Eu acho que as duas organizações devem trabalhar muito no sentido de salvaguardar a paz. No sentido de salvaguardar a reconciliação e a reconstrução nacional, porque quando se desenrolou o conflito as mulheres foram às maiores vítimas. Hoje, nós temos muitas mulheres que são chefes de família, porque perderam os seus maridos. As mulheres da OMA deviam trabalhar, realmente, no sentido de salvaguardar a paz e a reconciliação nacional. E não pela intolerância política.

 

Club-k - Refere-se as agressões físicas praticadas pelas senhoras da OMA contra as da LIMA, principalmente nas províncias?

MJ - Exactamente. Elas são instrumentalizadas. As mulheres da OMA não deviam aceitar serem instrumentalizadas para irem contra as suas irmãs da LIMA. As mulheres têm de trabalhar no sentido de salvaguardar a paz.

Porque a paz que hoje temos em Angola ainda não é genuína. É uma paz fictícia porque ainda há intolerância política. Há política do medo que o MPLA quer incutir nas pessoas. A minha mensagem para as senhoras da OMA é no sentido de contribuírem para que estes actos de intolerância terminem, para que as mulheres possam realmente estar unidas. Porque as mulheres sofreram muito ao longo dos anos.

 

Club-k - Por outro lado, circulam informações que há muitas senhoras a fugirem da LIMA para OMA?

MJ - Devo-lhe dizer que esta questão de movimento de pessoas de um partido para o outro é meio complicado. Tanto há membros da OMA que vêm para LIMA. Temos factos e vice-versa. Isto só revela, portanto, em relação ao nosso partido, a democratização que existe. Nós não podemos forçar ninguém a ficar com conosco. As pessoas são livres de escolherem o partido que acharem que lhes convém.

 

Club-k - Há também quem diz que actualmente a LIMA tem menos militantes que nos anos anteriores...?

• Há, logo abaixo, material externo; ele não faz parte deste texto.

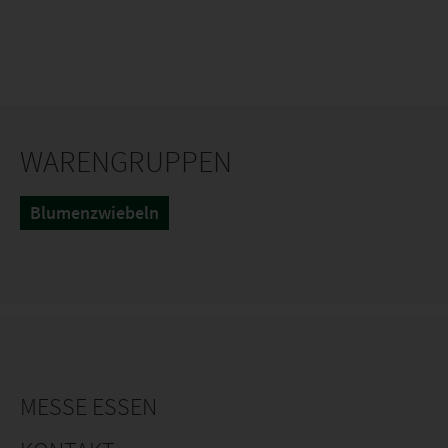
WARENGRUPPEN
Blumenzwiebeln
MESSE ESSEN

MJ - Eu não vou por ai que a LIMA tem menos militantes hoje do que no passado. Não. É um processo evoluitivo. Portanto, estamos a conquistar cada vez mais. Conforme lhe disse, há membros da OMA que estão a vir para LIMA. Então, isso não são ganhos?

 

Club-k - É um número insignificante...

MJ - Nem pensar. São muito mais que pensas. O senhor vai verificar hoje que a LIMA não é um punhado de mulheres.

 

Club-k - Mais quantos militantes tem, neste exacto momento, a LIMA?

MJ - Neste momento não lhe vou dizer exactamente o número, porque conforme sabe nós estamos num processo de recenseamento de novos efectivos. Por isso, não lhe vou adiantar para não errar.

 

Club-k - Mudando outra vez de assunto, para quando o próximo congresso da LIMA, uma vez que o seu mandato está prestes a findar, segundo os vossos estatutos?

MJ - Com certeza. O senhor sabe que a reunião da Comissão Política vai definir todos os parâmetros em termos do congresso do partido e consequentemente da LIMA. Porque, normalmente o congresso da LIMA vem depois do congresso do partido, nesta altura nós anunciaremos.

 

Club-k - A senhora voltará a concorrer para a sua reeleição... ?

MJ - Oportunamente o senhor saberá.

 

Club-k - Quer dizer que é um sim?

MJ - Não estou afirmar. Simplesmente estou a dizer que, oportunamente saberás o que se vai passar sobre o congresso da LIMA.

 

Club-k - A senhora esta preparada para abandonar a cadeira do presidente e ficar com uma simples militante de base?

MJ - Com certeza. Se estou preparada? Sim! Então isso não é democracia? É democracia... (risos). Mas porque que não estou preparada se a LIMA não é só a Miraldina. A LIMA tem muitos quadros capazes e, ao longo destes anos que estive a frente da LIMA outros quadros foram se capacitando. Digo isso com muito orgulho que a LIMA não é só a Miraldina, a LIMA tem muitos membros capazes de estar a frente da organização.

 

Club-k - Qual será o papel da LIMA nas próximas eleições?

MJ - O nosso papel será de consciencializar as mulheres para participarem no processo eleitoral. Nós sabemos que as mulheres são a maioria na nossa sociedade, e achamos que as mulheres da LIMA devem envolver-se activamente para podermos salvaguardar o voto.

E também, para que possamos minimizar a fraude. Porque sempre que há eleições, há fraude. É preciso salvaguardar isso, para que seja um processo transparente. Então é preciso envolvimento de toda a gente. Penso que, as mulheres podem desempenhar um papel muito importante neste sentido, através das suas presenças nas assembleias de votos como fiscais.